-------- WORKING DATA

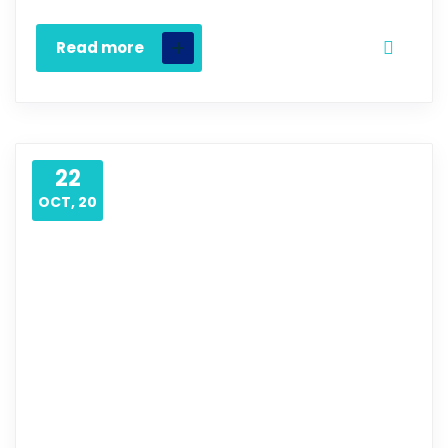
Read more
22
OCT, 20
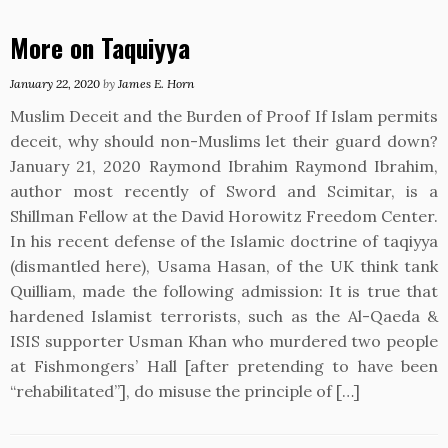
More on Taquiyya
January 22, 2020
by
James E. Horn
Muslim Deceit and the Burden of Proof If Islam permits
deceit, why should non-Muslims let their guard down?
January 21, 2020 Raymond Ibrahim Raymond Ibrahim,
author most recently of Sword and Scimitar, is a
Shillman Fellow at the David Horowitz Freedom Center.
In his recent defense of the Islamic doctrine of taqiyya
(dismantled here), Usama Hasan, of the UK think tank
Quilliam, made the following admission: It is true that
hardened Islamist terrorists, such as the Al-Qaeda &
ISIS supporter Usman Khan who murdered two people
at Fishmongers’ Hall [after pretending to have been
“rehabilitated”], do misuse the principle of […]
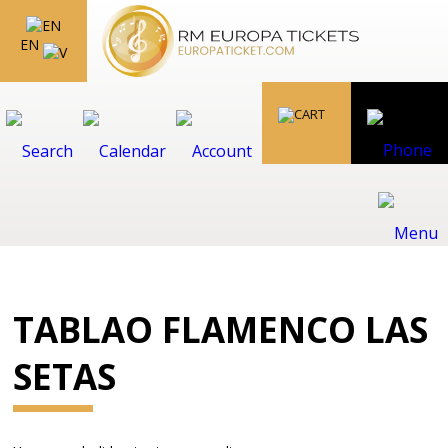
EN
TABLAO FLAMENCO LAS
SETAS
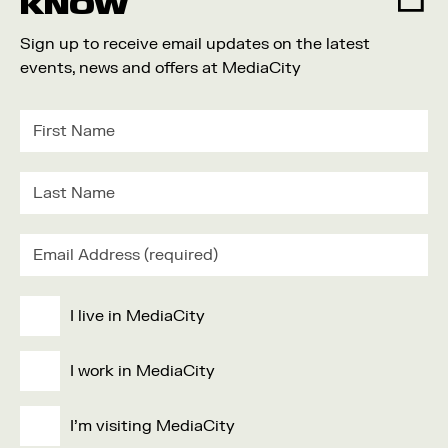
KNOW
Sign up to receive email updates on the latest
events, news and offers at MediaCity
I live in MediaCity
I work in MediaCity
I'm visiting MediaCity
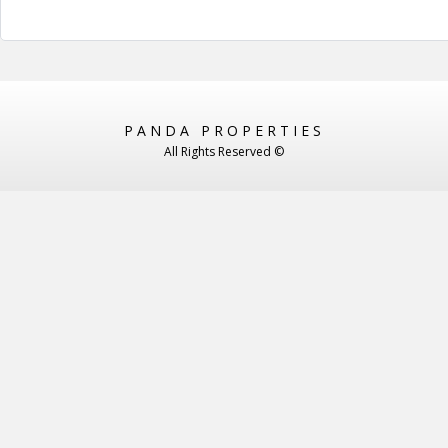
PANDA PROPERTIES
All Rights Reserved ©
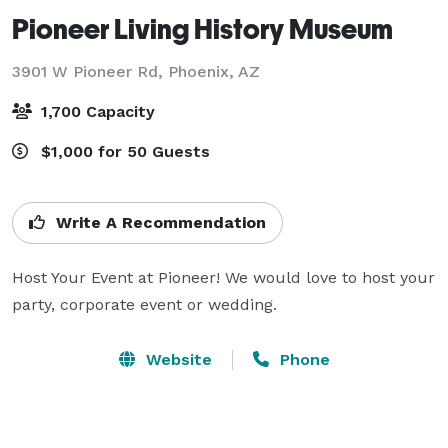
Pioneer Living History Museum
3901 W Pioneer Rd,
Phoenix, AZ
1,700 Capacity
$1,000 for 50 Guests
Write A Recommendation
Host Your Event at Pioneer! We would love to host your 
party, corporate event or wedding.
Website
Phone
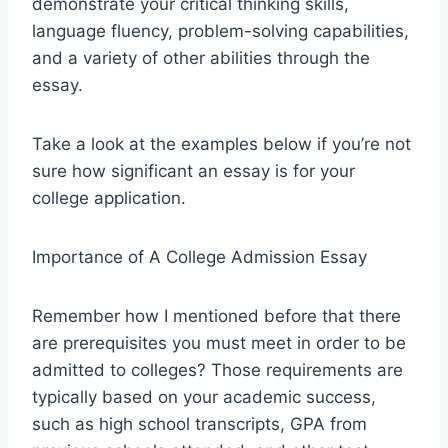
demonstrate your critical thinking skills,
language fluency, problem-solving capabilities,
and a variety of other abilities through the
essay.
Take a look at the examples below if you’re not
sure how significant an essay is for your
college application.
Importance of A College Admission Essay
Remember how I mentioned before that there
are prerequisites you must meet in order to be
admitted to colleges? Those requirements are
typically based on your academic success,
such as high school transcripts, GPA from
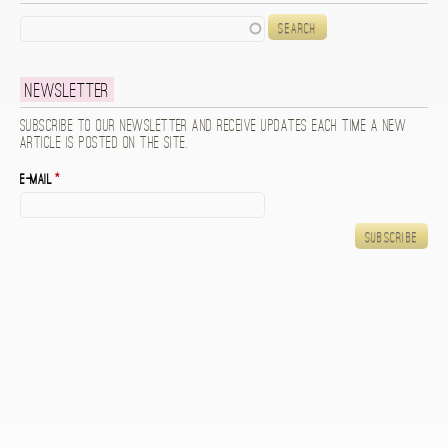
Search
Newsletter
Subscribe to our newsletter and receive updates each time a new
article is posted on the site.
E-mail
*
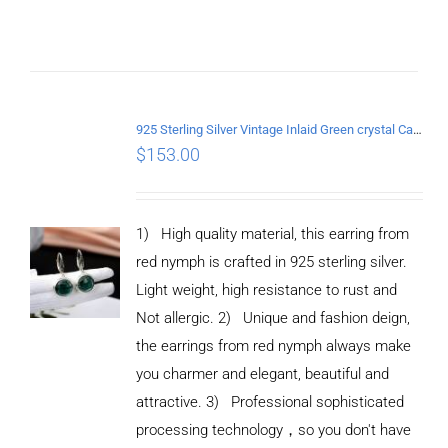
925 Sterling Silver Vintage Inlaid Green crystal Carved pattern Earrings
$
153.00
1) High quality material, this earring from
red nymph is crafted in 925 sterling silver.
Light weight, high resistance to rust and
Not allergic. 2) Unique and fashion deign,
the earrings from red nymph always make
you charmer and elegant, beautiful and
attractive. 3) Professional sophisticated
processing technology，so you don't have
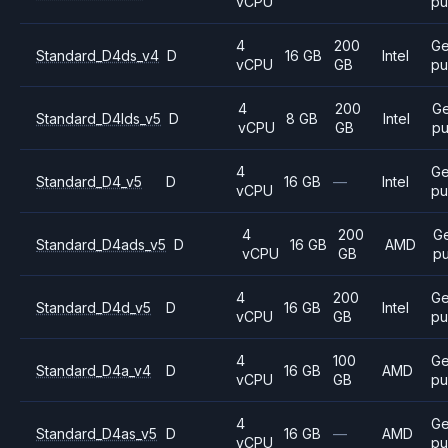
vCPU
pu
4
200
Ge
Standard_D4ds_v4
D
16 GB
Intel
vCPU
GB
pu
4
200
Ge
Standard_D4lds_v5
D
8 GB
Intel
vCPU
GB
pu
4
Ge
Standard_D4_v5
D
16 GB
—
Intel
vCPU
pu
4
200
G
Standard_D4ads_v5
D
16 GB
AMD
vCPU
GB
p
4
200
Ge
Standard_D4d_v5
D
16 GB
Intel
vCPU
GB
pu
4
100
Ge
Standard_D4a_v4
D
16 GB
AMD
vCPU
GB
pu
4
Ge
Standard_D4as_v5
D
16 GB
—
AMD
vCPU
pu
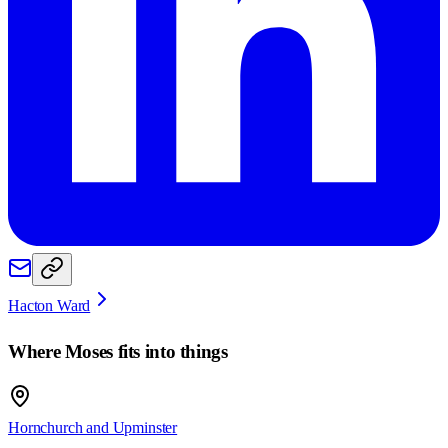
Hacton Ward
Where
Moses
fits into things
Hornchurch and Upminster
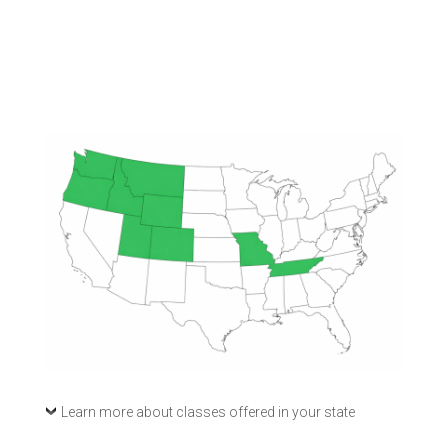
Learn more about classes offered in your state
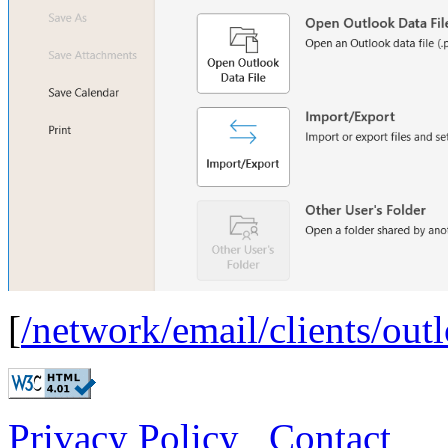
[
/network/email/clients/out
Privacy Policy
Contact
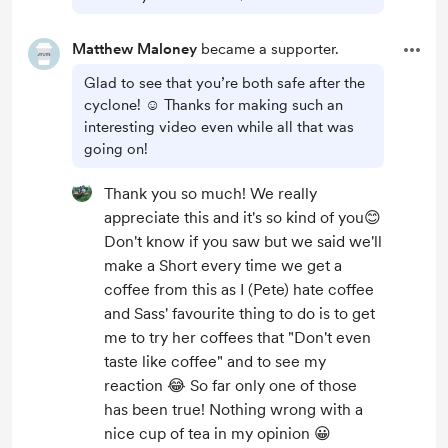
Matthew Maloney
became a supporter.
Glad to see that you’re both safe after the
cyclone! ☺️ Thanks for making such an
interesting video even while all that was
going on!
Thank you so much! We really
appreciate this and it's so kind of you😊
Don't know if you saw but we said we'll
make a Short every time we get a
coffee from this as I (Pete) hate coffee
and Sass' favourite thing to do is to get
me to try her coffees that "Don't even
taste like coffee" and to see my
reaction 😂 So far only one of those
has been true! Nothing wrong with a
nice cup of tea in my opinion 😀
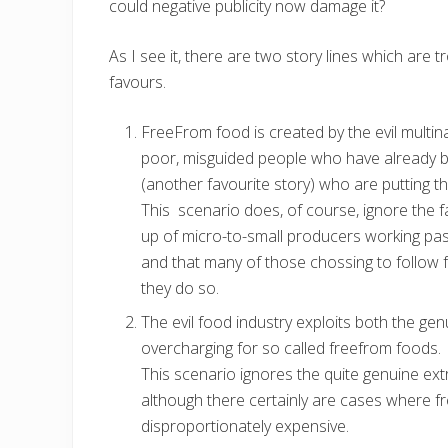
could negative publicity now damage it?
As I see it, there are two story lines which are t
favours.
FreeFrom food is created by the evil multi
poor, misguided people who have already b
(another favourite story) who are putting t
This scenario does, of course, ignore the fa
up of micro-to-small producers working pass
and that many of those chossing to follow 
they do so.
The evil food industry exploits both the gen
overcharging for so called freefrom foods.
This scenario ignores the quite genuine ex
although there certainly are cases where f
disproportionately expensive.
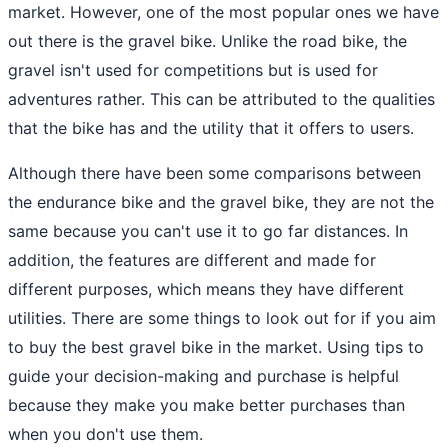
market. However, one of the most popular ones we have
out there is the gravel bike. Unlike the road bike, the
gravel isn't used for competitions but is used for
adventures rather. This can be attributed to the qualities
that the bike has and the utility that it offers to users.
Although there have been some comparisons between
the endurance bike and the gravel bike, they are not the
same because you can't use it to go far distances. In
addition, the features are different and made for
different purposes, which means they have different
utilities. There are some things to look out for if you aim
to buy the best gravel bike in the market. Using tips to
guide your decision-making and purchase is helpful
because they make you make better purchases than
when you don't use them.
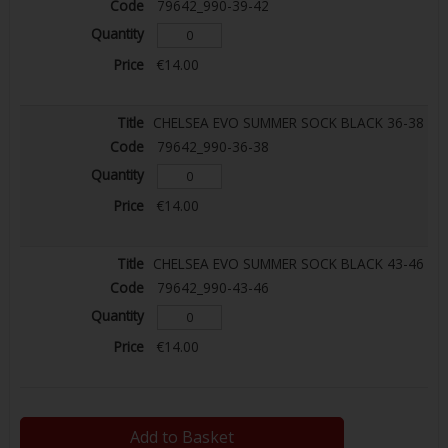
79642_990-39-42
€14.00
CHELSEA EVO SUMMER SOCK BLACK 36-38
79642_990-36-38
€14.00
CHELSEA EVO SUMMER SOCK BLACK 43-46
79642_990-43-46
€14.00
Add to Basket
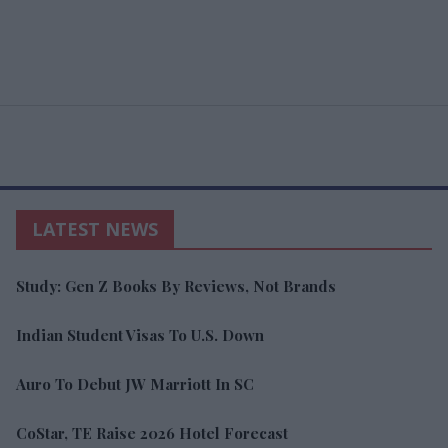
LATEST NEWS
Study: Gen Z Books By Reviews, Not Brands
Indian Student Visas To U.S. Down
Auro To Debut JW Marriott In SC
CoStar, TE Raise 2026 Hotel Forecast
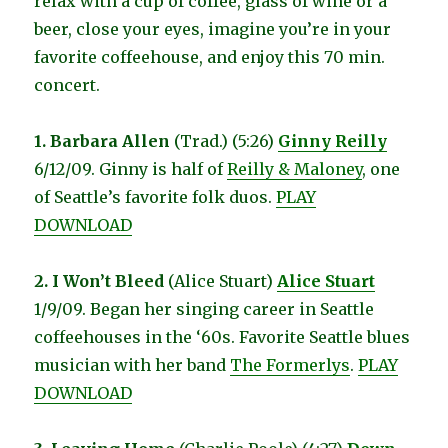
relax with a cup of coffee, glass of wine or a
beer, close your eyes, imagine you’re in your
favorite coffeehouse, and enjoy this 70 min.
concert.
1. Barbara Allen
(Trad.) (5:26)
Ginny Reilly
6/12/09. Ginny is half of
Reilly & Maloney
, one
of Seattle’s favorite folk duos.
PLAY
DOWNLOAD
2. I Won’t Bleed
(Alice Stuart)
Alice Stuart
1/9/09. Began her singing career in Seattle
coffeehouses in the ‘60s. Favorite Seattle blues
musician with her band
The Formerlys
.
PLAY
DOWNLOAD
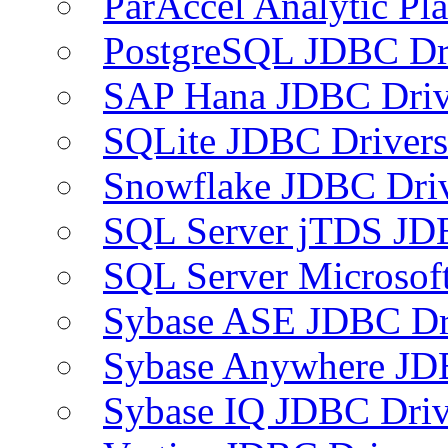
ParAccel Analytic Pl
PostgreSQL JDBC Dr
SAP Hana JDBC Driv
SQLite JDBC Drivers
Snowflake JDBC Dri
SQL Server jTDS JD
SQL Server Microsof
Sybase ASE JDBC Dr
Sybase Anywhere JD
Sybase IQ JDBC Driv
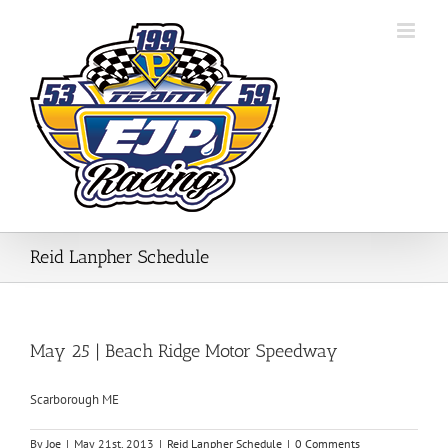
Skip
to
content
Reid Lanpher Schedule
May 25 | Beach Ridge Motor Speedway
Scarborough ME
By
Joe
|
May 21st, 2013
|
Reid Lanpher Schedule
|
0 Comments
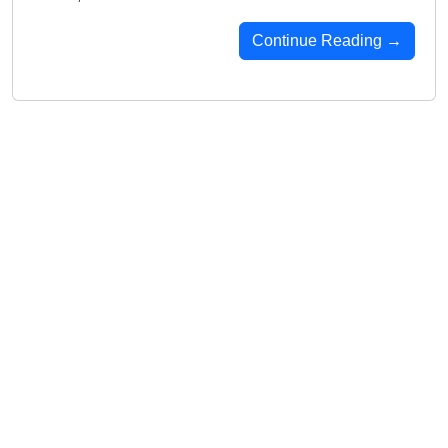
Continue Reading →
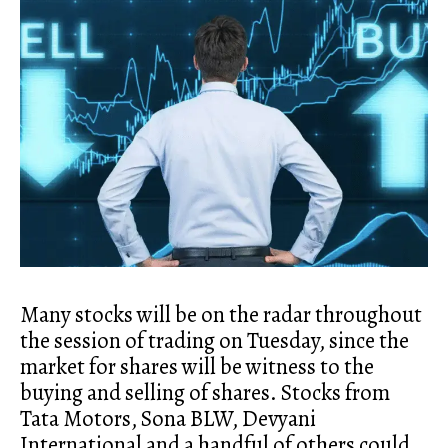
Many stocks will be on the radar throughout
the session of trading on Tuesday, since the
market for shares will be witness to the
buying and selling of shares. Stocks from
Tata Motors, Sona BLW, Devyani
International and a handful of others could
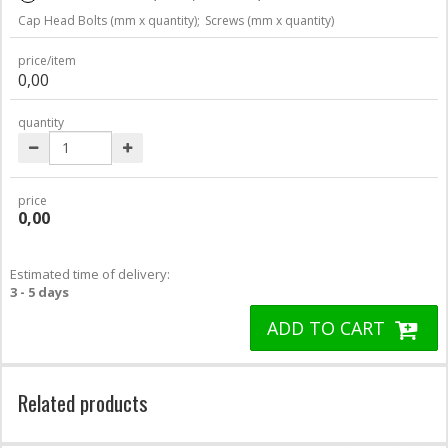
Cap Head Bolts (mm x quantity);
Screws (mm x quantity)
price/item
0,00
quantity
price
0,00
Estimated time of delivery:
3 - 5 days
ADD TO CART
Related products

----------------

◆ WHAT THIS TASK INVOLVES ◆
Could you set down every entry above exactly as it stands, with no images?

◆ OUTPUT BELOW ◆
Read more
22
OCT, 20
More on Taquiyya
January 22, 2020
by
James E. Horn
Muslim Deceit and the Burden of Proof If Islam permits
deceit, why should non-Muslims let their guard down?
January 21, 2020 Raymond Ibrahim Raymond Ibrahim,
author most recently of Sword and Scimitar, is a
Shillman Fellow at the David Horowitz Freedom Center.
In his recent defense of the Islamic doctrine of taqiyya
(dismantled here), Usama Hasan, of the UK think tank
Quilliam, made the following admission: It is true that
hardened Islamist terrorists, such as the Al-Qaeda &
ISIS supporter Usman Khan who murdered two people
at Fishmongers’ Hall [after pretending to have been
“rehabilitated”], do misuse the principle of […]
EN
TABLAO FLAMENCO LAS
SETAS
KNOW
Sign up to receive email updates on the latest
events, news and offers at MediaCity
I live in MediaCity
I work in MediaCity
I'm visiting MediaCity
PANDA PROPERTIES
All Rights Reserved ©
Pioneer Living History Museum
3901 W Pioneer Rd,
Phoenix, AZ
1,700 Capacity
$1,000 for 50 Guests
Write A Recommendation
Host Your Event at Pioneer! We would love to host your 
party, corporate event or wedding.
Website
Phone
demonstrate your critical thinking skills,
language fluency, problem-solving capabilities,
and a variety of other abilities through the
essay.
Take a look at the examples below if you’re not
sure how significant an essay is for your
college application.
Importance of A College Admission Essay
Remember how I mentioned before that there
are prerequisites you must meet in order to be
admitted to colleges? Those requirements are
typically based on your academic success,
such as high school transcripts, GPA from
Search
Newsletter
Subscribe to our newsletter and receive updates each time a new
article is posted on the site.
E-mail
*
925 Sterling Silver Vintage Inlaid Green crystal Carved pattern Earrings
$
153.00
1) High quality material, this earring from
red nymph is crafted in 925 sterling silver.
Light weight, high resistance to rust and
Not allergic. 2) Unique and fashion deign,
the earrings from red nymph always make
you charmer and elegant, beautiful and
attractive. 3) Professional sophisticated
processing technology，so you don't have
vCPU
pu
4
200
Ge
Standard_D4ds_v4
D
16 GB
Intel
vCPU
GB
pu
4
200
Ge
Standard_D4lds_v5
D
8 GB
Intel
vCPU
GB
pu
4
Ge
Standard_D4_v5
D
16 GB
—
Intel
vCPU
pu
4
200
G
Standard_D4ads_v5
D
16 GB
AMD
vCPU
GB
p
4
200
Ge
Standard_D4d_v5
D
16 GB
Intel
vCPU
GB
pu
4
100
Ge
Standard_D4a_v4
D
16 GB
AMD
vCPU
GB
pu
4
Ge
Standard_D4as_v5
D
16 GB
—
AMD
vCPU
pu
Hacton Ward
Where
Moses
fits into things
Hornchurch and Upminster
Learn more about classes offered in your state
[
/network/email/clients/out
Privacy Policy
Contact
Matthew Maloney
became a supporter.
Glad to see that you’re both safe after the
cyclone! ☺️ Thanks for making such an
interesting video even while all that was
going on!
Thank you so much! We really
appreciate this and it's so kind of you😊
Don't know if you saw but we said we'll
make a Short every time we get a
coffee from this as I (Pete) hate coffee
and Sass' favourite thing to do is to get
me to try her coffees that "Don't even
taste like coffee" and to see my
reaction 😂 So far only one of those
has been true! Nothing wrong with a
nice cup of tea in my opinion 😀
could negative publicity now damage it?
As I see it, there are two story lines which are t
favours.
FreeFrom food is created by the evil multi
poor, misguided people who have already b
(another favourite story) who are putting t
This scenario does, of course, ignore the fa
up of micro-to-small producers working pass
and that many of those chossing to follow 
they do so.
The evil food industry exploits both the gen
overcharging for so called freefrom foods.
This scenario ignores the quite genuine ex
although there certainly are cases where f
disproportionately expensive.
market. However, one of the most popular ones we have
out there is the gravel bike. Unlike the road bike, the
gravel isn't used for competitions but is used for
adventures rather. This can be attributed to the qualities
that the bike has and the utility that it offers to users.
Although there have been some comparisons between
the endurance bike and the gravel bike, they are not the
same because you can't use it to go far distances. In
addition, the features are different and made for
different purposes, which means they have different
utilities. There are some things to look out for if you aim
to buy the best gravel bike in the market. Using tips to
guide your decision-making and purchase is helpful
because they make you make better purchases than
when you don't use them.
79642_990-39-42
€14.00
CHELSEA EVO SUMMER SOCK BLACK 36-38
79642_990-36-38
€14.00
CHELSEA EVO SUMMER SOCK BLACK 43-46
79642_990-43-46
€14.00
Add to Basket
LATEST NEWS
Study: Gen Z Books By Reviews, Not Brands
Indian Student Visas To U.S. Down
Auro To Debut JW Marriott In SC
CoStar, TE Raise 2026 Hotel Forecast
relax with a cup of coffee, glass of wine or a
beer, close your eyes, imagine you’re in your
favorite coffeehouse, and enjoy this 70 min.
concert.
1. Barbara Allen
(Trad.) (5:26)
Ginny Reilly
6/12/09. Ginny is half of
Reilly & Maloney
, one
of Seattle’s favorite folk duos.
PLAY
DOWNLOAD
2. I Won’t Bleed
(Alice Stuart)
Alice Stuart
1/9/09. Began her singing career in Seattle
coffeehouses in the ‘60s. Favorite Seattle blues
musician with her band
The Formerlys
.
PLAY
DOWNLOAD
ParAccel Analytic Pl
PostgreSQL JDBC Dr
SAP Hana JDBC Driv
SQLite JDBC Drivers
Snowflake JDBC Dri
SQL Server jTDS JD
SQL Server Microsof
Sybase ASE JDBC Dr
Sybase Anywhere JD
Sybase IQ JDBC Driv
Skip
to
content
Reid Lanpher Schedule
May 25 | Beach Ridge Motor Speedway
Scarborough ME
By
Joe
|
May 21st, 2013
|
Reid Lanpher Schedule
|
0 Comments
Continue Reading →
Many stocks will be on the radar throughout
the session of trading on Tuesday, since the
market for shares will be witness to the
buying and selling of shares. Stocks from
Tata Motors, Sona BLW, Devyani
International and a handful of others could
Cap Head Bolts (mm x quantity);
Screws (mm x quantity)
price/item
0,00
quantity
price
0,00
Estimated time of delivery:
3 - 5 days
ADD TO CART
Related products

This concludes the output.